New York grants Stonewall Inn landmark status

Wed. June 24, 2015 9:06 PM by Carlos Santoscoy

New York City - The Stonewall Inn on Tuesday was made a New York City landmark, marking the first time a site has been named based primarily on its significance to the LGBT community.

The city's Landmarks Preservation Commission voted unanimously for the status after holding a public hearing.

"New York City's greatness lies in its inclusivity and diversity," Chairwoman Meenakshi Srinivasan said before the vote. "The events at Stonewall were a turning point in the LGBT rights movement and in the history of our nation."

Historians often credit the June 28, 1969 police raid of the Stonewall Inn in Greenwich Village as a major flashpoint for the gay rights movement. While such raids at the time were common at gay bars, patrons on this night, many of whom were drag queens, resisted arrest.

Councilman Corey Johnson, whose district includes the Stonewall, was among the supporters who spoke at the hearing.

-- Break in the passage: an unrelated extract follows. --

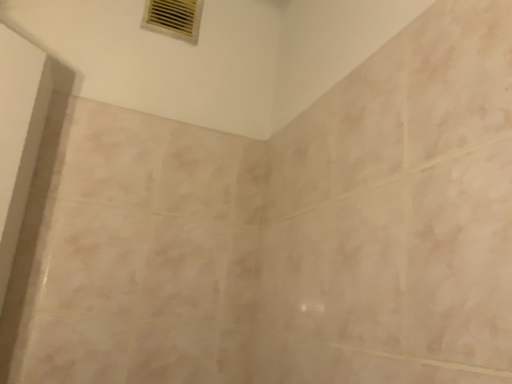 In order to face white textured vent at upper center, should I rotate leftwards or rightwards?

A 10.756 degree turn to the left will do.

The width and height of the screenshot is (512, 384). I want to click on white textured vent at upper center, so click(x=174, y=18).

Describe the element at coordinates (174, 18) in the screenshot. The height and width of the screenshot is (384, 512). I see `white textured vent at upper center` at that location.

Locate an element on the screen. The image size is (512, 384). white textured vent at upper center is located at coordinates (174, 18).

"There are few locations that can be cited as the birthplace of a global movement," he said. "One such location is the Stonewall Inn."

The Stonewall Inn was placed on the National Register of Historic Places in 1999 and is part of the Greenwich Village Historic District, a city designation. But Andrew Berman of the Greenwich Village Society for Historic Preservation told the AP that those designations weren't enough to fully protect the two adjoining buildings.

"Under the existing state and national designations and even under the New York City historic district designation, the building could still be altered or even torn down. This says that it is a place of unique significance and it will help ensure that it survives for generations to come," he said.